-- Opening Marker --
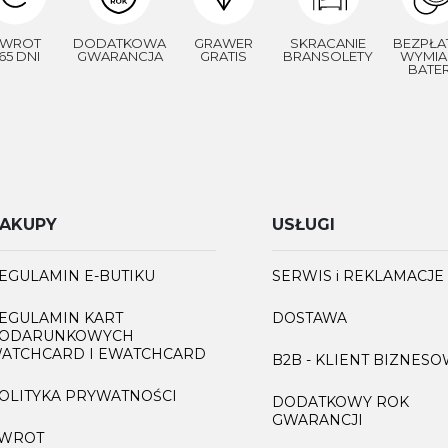
WROT
DODATKOWA
GRAWER
SKRACANIE
BEZPŁA
65 DNI
GWARANCJA
GRATIS
BRANSOLETY
WYMIA
BATER
AKUPY
USŁUGI
EGULAMIN E-BUTIKU
SERWIS i REKLAMACJE
EGULAMIN KART
DOSTAWA
ODARUNKOWYCH
ATCHCARD I EWATCHCARD
B2B - KLIENT BIZNES
OLITYKA PRYWATNOŚCI
DODATKOWY ROK
GWARANCJI
WROT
-- Closing Marker --
EXERCISE PROMPT:
Return the records exactly. Don't carry the pictures over.

YOUR RESPONSE:
WROT
DODATKOWA
GRAWER
SKRACANIE
BEZPŁA
65 DNI
GWARANCJA
GRATIS
BRANSOLETY
WYMIA
BATER
AKUPY
USŁUGI
EGULAMIN E-BUTIKU
SERWIS i REKLAMACJE
EGULAMIN KART
DOSTAWA
ODARUNKOWYCH
ATCHCARD I EWATCHCARD
B2B - KLIENT BIZNES
OLITYKA PRYWATNOŚCI
DODATKOWY ROK
GWARANCJI
WROT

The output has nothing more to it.